**Supplied records**
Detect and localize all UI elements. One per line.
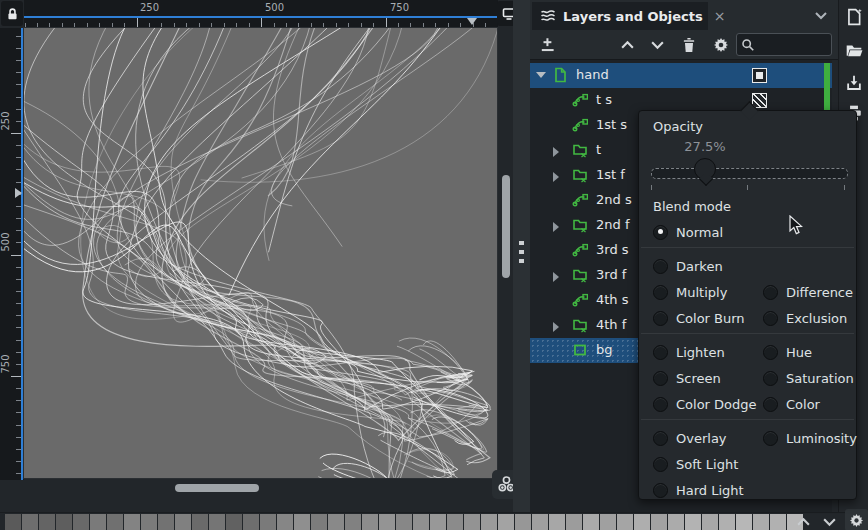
palette-swatch[interactable] [413, 514, 429, 530]
expander-closed-icon[interactable] [553, 322, 559, 332]
palette-swatch[interactable] [532, 514, 548, 530]
palette-swatch[interactable] [719, 514, 735, 530]
radio-icon[interactable] [653, 285, 668, 300]
palette-swatch[interactable] [294, 514, 310, 530]
layer-label[interactable]: 1st s [596, 117, 627, 132]
palette-swatch[interactable] [447, 514, 463, 530]
radio-icon[interactable] [763, 371, 778, 386]
expander-open-icon[interactable] [536, 72, 546, 78]
panel-resize-handle[interactable] [513, 0, 530, 512]
blend-mode-option[interactable]: Screen [653, 365, 721, 391]
palette-swatch[interactable] [73, 514, 89, 530]
layer-row-hand[interactable]: hand [530, 63, 832, 88]
palette-swatch[interactable] [515, 514, 531, 530]
palette-scroll-down-button[interactable] [820, 515, 838, 529]
palette-swatch[interactable] [311, 514, 327, 530]
palette-swatch[interactable] [5, 514, 21, 530]
blend-mode-option[interactable]: Color Burn [653, 305, 745, 331]
horizontal-scrollbar[interactable] [24, 480, 497, 496]
expander-closed-icon[interactable] [553, 272, 559, 282]
blend-mode-option[interactable]: Soft Light [653, 451, 738, 477]
new-document-button[interactable] [844, 7, 864, 27]
blend-mode-indicator[interactable] [752, 68, 767, 83]
tab-layers-and-objects[interactable]: Layers and Objects × [532, 2, 708, 30]
vertical-scrollbar[interactable] [499, 28, 513, 480]
import-button[interactable] [844, 73, 864, 93]
layer-label[interactable]: t [596, 142, 601, 157]
radio-icon[interactable] [653, 345, 668, 360]
layer-label[interactable]: bg [596, 342, 613, 357]
palette-swatch[interactable] [583, 514, 599, 530]
expander-closed-icon[interactable] [553, 222, 559, 232]
palette-swatch[interactable] [56, 514, 72, 530]
palette-swatch[interactable] [345, 514, 361, 530]
radio-icon[interactable] [763, 311, 778, 326]
radio-icon[interactable] [653, 431, 668, 446]
vertical-scrollbar-thumb[interactable] [502, 175, 510, 278]
palette-swatch[interactable] [600, 514, 616, 530]
vertical-ruler[interactable]: 250500750 [0, 28, 24, 480]
palette-swatch[interactable] [396, 514, 412, 530]
drawing-canvas[interactable] [24, 28, 497, 478]
palette-swatch[interactable] [617, 514, 633, 530]
palette-swatch[interactable] [770, 514, 786, 530]
horizontal-scrollbar-thumb[interactable] [175, 484, 259, 492]
opacity-slider[interactable] [651, 168, 848, 179]
layer-label[interactable]: 3rd s [596, 242, 629, 257]
palette-swatch[interactable] [226, 514, 242, 530]
palette-swatch[interactable] [90, 514, 106, 530]
palette-swatch[interactable] [651, 514, 667, 530]
palette-swatch[interactable] [498, 514, 514, 530]
palette-swatch[interactable] [158, 514, 174, 530]
palette-swatch[interactable] [753, 514, 769, 530]
layer-label[interactable]: 3rd f [596, 267, 626, 282]
panel-menu-button[interactable] [810, 7, 832, 23]
blend-mode-option[interactable]: Darken [653, 253, 723, 279]
blend-mode-option[interactable]: Hard Light [653, 477, 744, 503]
palette-swatch[interactable] [736, 514, 752, 530]
layer-label[interactable]: 2nd s [596, 192, 632, 207]
palette-swatch[interactable] [379, 514, 395, 530]
layer-label[interactable]: hand [576, 67, 609, 82]
palette-swatch[interactable] [107, 514, 123, 530]
expander-closed-icon[interactable] [553, 172, 559, 182]
lower-layer-button[interactable] [645, 33, 669, 57]
palette-swatch[interactable] [549, 514, 565, 530]
radio-icon[interactable] [653, 397, 668, 412]
palette-swatch[interactable] [668, 514, 684, 530]
layer-label[interactable]: 1st f [596, 167, 625, 182]
palette-swatch[interactable] [362, 514, 378, 530]
blend-mode-option[interactable]: Hue [763, 339, 812, 365]
opacity-slider-handle[interactable] [694, 158, 716, 180]
palette-scroll-up-button[interactable] [794, 515, 812, 529]
palette-swatch[interactable] [243, 514, 259, 530]
palette-swatch[interactable] [192, 514, 208, 530]
blend-mode-option[interactable]: Overlay [653, 425, 727, 451]
raise-layer-button[interactable] [615, 33, 639, 57]
blend-mode-option[interactable]: Color Dodge [653, 391, 757, 417]
palette-swatch[interactable] [464, 514, 480, 530]
palette-swatch[interactable] [634, 514, 650, 530]
radio-icon[interactable] [763, 397, 778, 412]
radio-icon[interactable] [653, 225, 668, 240]
radio-icon[interactable] [653, 483, 668, 498]
palette-swatch[interactable] [141, 514, 157, 530]
palette-swatch[interactable] [209, 514, 225, 530]
blend-mode-option[interactable]: Color [763, 391, 820, 417]
radio-icon[interactable] [653, 311, 668, 326]
palette-swatch[interactable] [430, 514, 446, 530]
palette-swatch[interactable] [175, 514, 191, 530]
palette-swatch[interactable] [566, 514, 582, 530]
radio-icon[interactable] [653, 259, 668, 274]
palette-swatch[interactable] [124, 514, 140, 530]
radio-icon[interactable] [763, 431, 778, 446]
add-layer-button[interactable] [536, 33, 560, 57]
layer-label[interactable]: 2nd f [596, 217, 629, 232]
palette-swatch[interactable] [328, 514, 344, 530]
close-icon[interactable]: × [714, 8, 726, 24]
palette-swatch[interactable] [22, 514, 38, 530]
palette-swatch[interactable] [277, 514, 293, 530]
palette-swatch[interactable] [481, 514, 497, 530]
palette-swatch[interactable] [39, 514, 55, 530]
radio-icon[interactable] [653, 371, 668, 386]
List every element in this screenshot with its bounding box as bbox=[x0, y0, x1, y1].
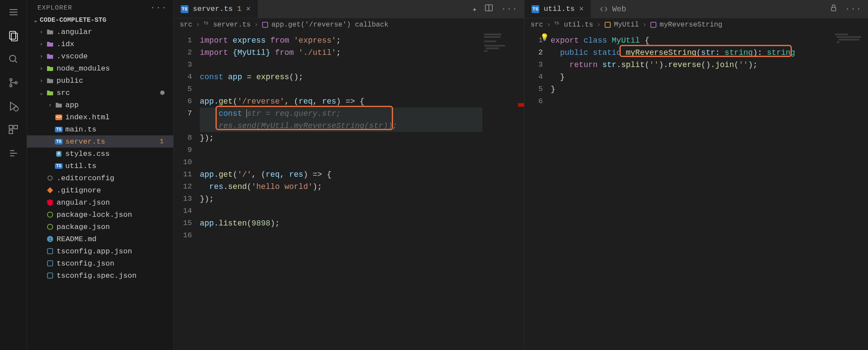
chevron-right-icon: › bbox=[37, 77, 45, 84]
tree-item-package-json[interactable]: package.json bbox=[27, 221, 173, 233]
tab-web[interactable]: Web bbox=[591, 0, 635, 18]
explorer-icon[interactable] bbox=[7, 29, 20, 43]
close-icon[interactable]: × bbox=[579, 5, 584, 13]
sparkle-icon[interactable]: ✦ bbox=[472, 4, 477, 14]
line-number: 3 bbox=[525, 59, 543, 71]
run-debug-icon[interactable] bbox=[7, 99, 20, 113]
extensions-icon[interactable] bbox=[7, 123, 20, 137]
svg-point-4 bbox=[10, 85, 12, 87]
tree-item-node-modules[interactable]: ›node_modules bbox=[27, 62, 173, 74]
activity-bar bbox=[0, 0, 27, 350]
breadcrumbs-left[interactable]: src › TSserver.ts › app.get('/reverse') … bbox=[174, 18, 524, 32]
code-content[interactable]: import express from 'express'; import {M… bbox=[200, 32, 482, 350]
lightbulb-icon[interactable]: 💡 bbox=[540, 33, 549, 42]
line-number: 5 bbox=[174, 83, 192, 95]
svg-rect-0 bbox=[10, 31, 16, 39]
tree-item-tsconfig-json[interactable]: tsconfig.json bbox=[27, 257, 173, 269]
tree-item-label: tsconfig.json bbox=[57, 259, 169, 268]
breadcrumb-item: app.get('/reverse') callback bbox=[262, 21, 388, 29]
svg-rect-16 bbox=[47, 261, 53, 266]
tree-item-util-ts[interactable]: TSutil.ts bbox=[27, 160, 173, 172]
more-icon[interactable]: ··· bbox=[501, 5, 518, 13]
svg-rect-15 bbox=[47, 249, 53, 254]
lock-icon[interactable] bbox=[830, 4, 838, 14]
search-icon[interactable] bbox=[7, 52, 20, 66]
folder-icon bbox=[45, 40, 55, 48]
code-editor-left[interactable]: 1234567 8910111213141516 import express … bbox=[174, 32, 524, 350]
line-number: 10 bbox=[174, 156, 192, 168]
breadcrumb-item: src bbox=[531, 21, 543, 29]
close-icon[interactable]: × bbox=[246, 5, 251, 13]
tree-item-tsconfig-app-json[interactable]: tsconfig.app.json bbox=[27, 245, 173, 257]
explorer-sidebar: EXPLORER ··· ⌄ CODE-COMPLETE-STG ›.angul… bbox=[27, 0, 173, 350]
menu-icon[interactable] bbox=[7, 5, 20, 19]
tree-item-styles-css[interactable]: #styles.css bbox=[27, 148, 173, 160]
tree-item-public[interactable]: ›public bbox=[27, 74, 173, 87]
ts-file-icon: TS bbox=[203, 21, 210, 28]
tree-item-label: styles.css bbox=[65, 150, 169, 158]
svg-point-5 bbox=[15, 82, 17, 84]
line-gutter: 123456 bbox=[525, 32, 551, 350]
chevron-right-icon: › bbox=[46, 102, 54, 108]
breadcrumb-item: MyUtil bbox=[604, 21, 639, 29]
tree-item-tsconfig-spec-json[interactable]: tsconfig.spec.json bbox=[27, 269, 173, 282]
root-folder[interactable]: ⌄ CODE-COMPLETE-STG bbox=[27, 15, 173, 26]
tree-item--gitignore[interactable]: .gitignore bbox=[27, 184, 173, 196]
folder-icon bbox=[45, 28, 55, 36]
ts-icon: TS bbox=[54, 127, 64, 132]
tree-item--vscode[interactable]: ›.vscode bbox=[27, 50, 173, 62]
breadcrumbs-right[interactable]: src › TSutil.ts › MyUtil › myReverseStri… bbox=[525, 18, 868, 32]
folder-icon bbox=[54, 101, 64, 109]
ts-icon: TS bbox=[54, 163, 64, 169]
line-number: 3 bbox=[174, 59, 192, 71]
tree-item-package-lock-json[interactable]: package-lock.json bbox=[27, 209, 173, 221]
editor-group-left: TS server.ts 1 × ✦ ··· src › TSserver.ts… bbox=[173, 0, 524, 350]
svg-rect-11 bbox=[47, 212, 53, 217]
line-number: 7 bbox=[174, 108, 192, 120]
tree-item-src[interactable]: ⌄src bbox=[27, 87, 173, 99]
tsconfig-icon bbox=[45, 260, 55, 267]
breadcrumb-item: TSutil.ts bbox=[554, 21, 593, 29]
class-icon bbox=[604, 21, 611, 28]
git-icon bbox=[45, 187, 55, 194]
css-icon: # bbox=[54, 151, 64, 157]
split-editor-icon[interactable] bbox=[484, 3, 493, 14]
error-marker bbox=[518, 103, 524, 107]
tree-item--idx[interactable]: ›.idx bbox=[27, 38, 173, 50]
tree-item--editorconfig[interactable]: .editorconfig bbox=[27, 172, 173, 184]
tree-item-readme-md[interactable]: iREADME.md bbox=[27, 233, 173, 245]
source-control-icon[interactable] bbox=[7, 76, 20, 90]
minimap[interactable] bbox=[833, 32, 868, 350]
svg-rect-17 bbox=[47, 273, 53, 278]
overview-ruler[interactable] bbox=[517, 32, 524, 350]
code-editor-right[interactable]: 123456 💡 export class MyUtil { public st… bbox=[525, 32, 868, 350]
svg-point-3 bbox=[10, 79, 12, 81]
line-number: 9 bbox=[174, 144, 192, 156]
svg-rect-22 bbox=[651, 22, 656, 27]
tree-item-label: .idx bbox=[57, 40, 169, 48]
tab-util-ts[interactable]: TS util.ts × bbox=[525, 0, 591, 18]
line-number: 13 bbox=[174, 193, 192, 205]
chevron-down-icon: ⌄ bbox=[34, 17, 37, 24]
folder-icon bbox=[45, 64, 55, 72]
tree-item--angular[interactable]: ›.angular bbox=[27, 26, 173, 38]
svg-rect-1 bbox=[11, 33, 17, 41]
tree-item-index-html[interactable]: <>index.html bbox=[27, 111, 173, 123]
indent-icon[interactable] bbox=[7, 146, 20, 160]
tree-item-angular-json[interactable]: angular.json bbox=[27, 196, 173, 209]
code-content[interactable]: 💡 export class MyUtil { public static my… bbox=[551, 32, 833, 350]
tab-server-ts[interactable]: TS server.ts 1 × bbox=[174, 0, 258, 18]
tree-item-app[interactable]: ›app bbox=[27, 99, 173, 111]
ts-file-icon: TS bbox=[554, 21, 561, 28]
line-number: 4 bbox=[174, 71, 192, 83]
explorer-more-icon[interactable]: ··· bbox=[151, 3, 167, 12]
breadcrumb-item: myReverseString bbox=[650, 21, 722, 29]
more-icon[interactable]: ··· bbox=[845, 5, 862, 13]
line-number: 4 bbox=[525, 71, 543, 83]
svg-point-2 bbox=[10, 55, 16, 61]
tree-item-server-ts[interactable]: TSserver.ts1 bbox=[27, 135, 173, 148]
tree-item-label: package-lock.json bbox=[57, 211, 169, 219]
tree-item-main-ts[interactable]: TSmain.ts bbox=[27, 123, 173, 135]
line-number: 16 bbox=[174, 229, 192, 242]
minimap[interactable] bbox=[482, 32, 517, 350]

**What to do**
Each line above with the word "thumb" must be returned.

**Exercise response**
vertical-scrollbar-thumb[interactable] [502, 175, 510, 278]
horizontal-scrollbar-thumb[interactable] [175, 484, 259, 492]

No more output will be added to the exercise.